Transcribed page contents:
((
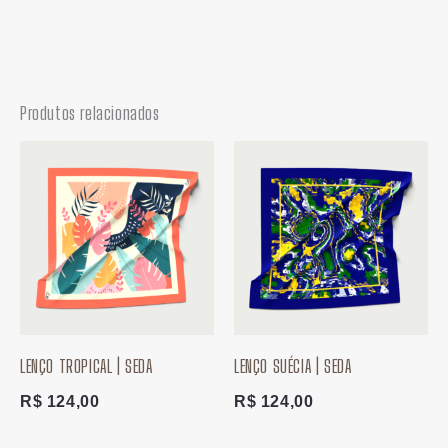
Produtos relacionados
LENÇO TROPICAL | SEDA
LENÇO SUÉCIA | SEDA
R$
124,00
R$
124,00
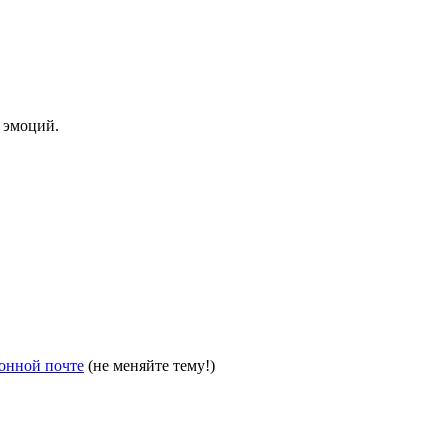
 эмоций.
онной почте
(не меняйте тему!)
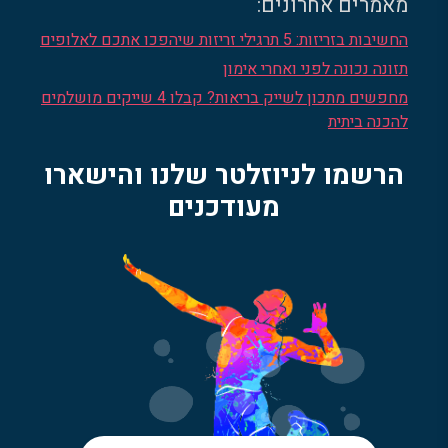
מאמרים אחרונים:
החשיבות בזריזות: 5 תרגילי זריזות שיהפכו אתכם לאלופים
תזונה נכונה לפני ואחרי אימון
מחפשים מתכון לשייק בריאות? קבלו 4 שייקים מושלמים
להכנה ביתית
הרשמו לניוזלטר שלנו והישארו
מעודכנים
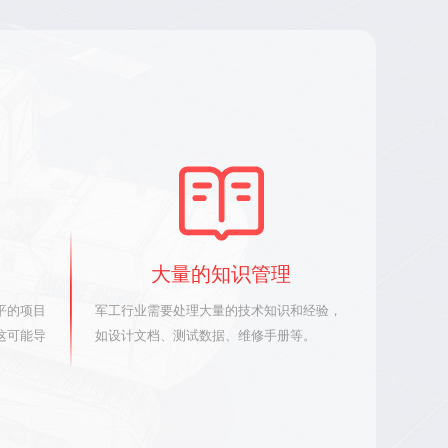
大量的知识管理
平的项目
军工行业需要处理大量的技术知识和经验，
这可能导
如设计文档、测试数据、维修手册等。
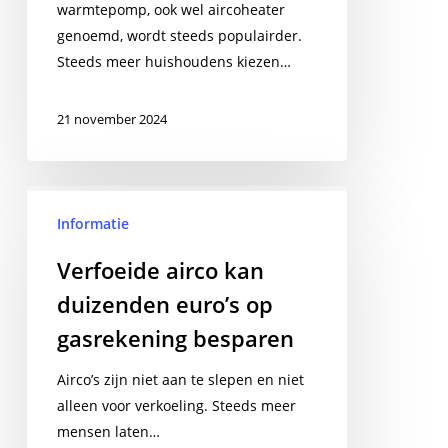
warmtepomp, ook wel aircoheater
genoemd, wordt steeds populairder.
Steeds meer huishoudens kiezen…
21 november 2024
Verfoeide
airco
Informatie
kan
Verfoeide airco kan
duizenden
duizenden euro’s op
euro’s
op
gasrekening besparen
gasrekening
besparen
Airco’s zijn niet aan te slepen en niet
alleen voor verkoeling. Steeds meer
mensen laten…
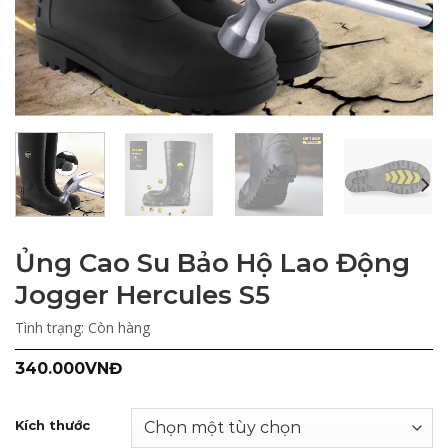
Ủng Cao Su Bảo Hộ Lao Động
Jogger Hercules S5
Tình trạng:
Còn hàng
340.000
VNĐ
Kích thước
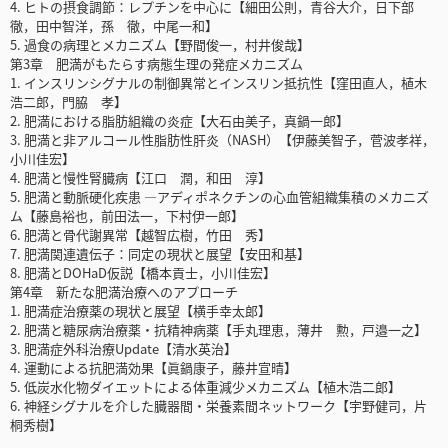
4. ヒトの摂食調節：レプチンを中心に【細田公則，青谷大介，日下部
徹，田中智洋，孫 徹，中尾一和】
5. 過食の病理とメカニズム【野間俊一，村井俊哉】
第3章 肥満がもたらす病態生理の発症メカニズム
1. インスリンシグナルの制御異常とインスリン抵抗性【窪田直人，植木
浩二郎，門脇 孝】
2. 肥満における脂肪組織の炎症【大石由美子，真鍋一郎】
3. 肥満と非アルコール性脂肪性肝炎（NASH）【伊藤美智子，菅波孝祥，
小川佳宏】
4. 肥満と慢性腎臓病【江口 潤，和田 淳】
5. 肥満と動脈硬化疾患 ―アディポネクチンの心血管組織集積のメカニズ
ム【藤島裕也，前田法一，下村伊一郎】
6. 肥満と骨代謝異常【越智広樹，竹田 秀】
7. 肥満関連遺伝子：同定の現状と展望【安田和基】
8. 肥満とDOHaD仮説【橋本貢士，小川佳宏】
第4章 新たな肥満治療へのアプローチ
1. 肥満症治療薬の現状と展望【横手幸太郎】
2. 肥満と糖尿病治療薬・抗精神病薬【手丸理恵，薄井 勲，戸邉一之】
3. 肥満症外科治療Update【清水英治】
4. 運動による抗肥満効果【眞鍋康子，藤井宣晴】
5. 低炭水化物ダイエットによる体重減少メカニズム【植木浩二郎】
6. 神経シグナルを介した臓器間・栄養素間ネットワーク【宇野健司，片
桐秀樹】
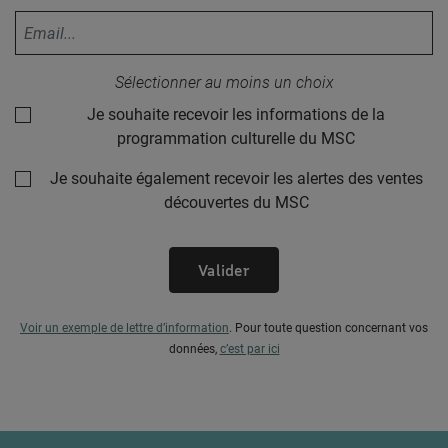
Votre adresse email :
Sélectionner au moins un choix
Je souhaite recevoir les informations de la
programmation culturelle du MSC
Je souhaite également recevoir les alertes des ventes
découvertes du MSC
Valider
Voir un exemple de lettre d’information
.
Pour toute question concernant vos
données,
c’est par ici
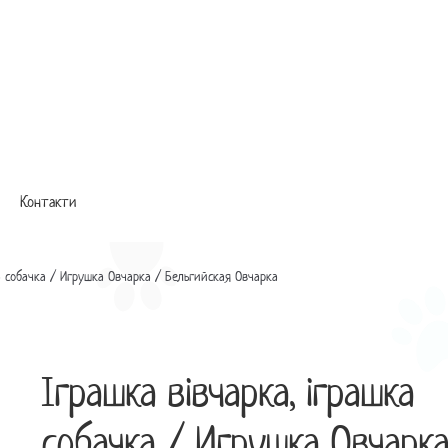
Контакти
ка собачка / Игрушка Овчарка / Бельгийская Овчарка
Іграшка вівчарка, іграшка
собачка / Игрушка Овчарка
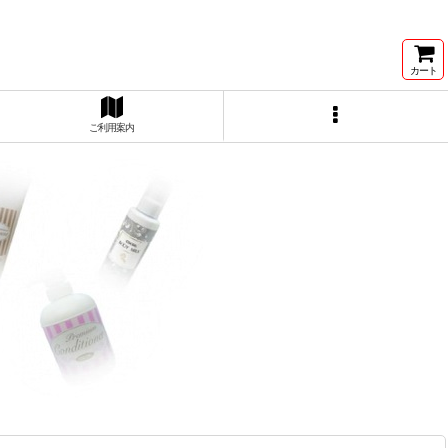
カート
ご利用案内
))
### TASK REQUIREMENTS
Transcribe exactly the span of lines that opens with the line holding "Votre adresse email" and closes with the last line of the entries above. Omit pictures.

### RESULT OF THE TASK
Votre adresse email :
Sélectionner au moins un choix
Je souhaite recevoir les informations de la
programmation culturelle du MSC
Je souhaite également recevoir les alertes des ventes
découvertes du MSC
Valider
Voir un exemple de lettre d’information
.
Pour toute question concernant vos
données,
c’est par ici
Контакти
ка собачка / Игрушка Овчарка / Бельгийская Овчарка
Іграшка вівчарка, іграшка
собачка / Игрушка Овчарка
カート
ご利用案内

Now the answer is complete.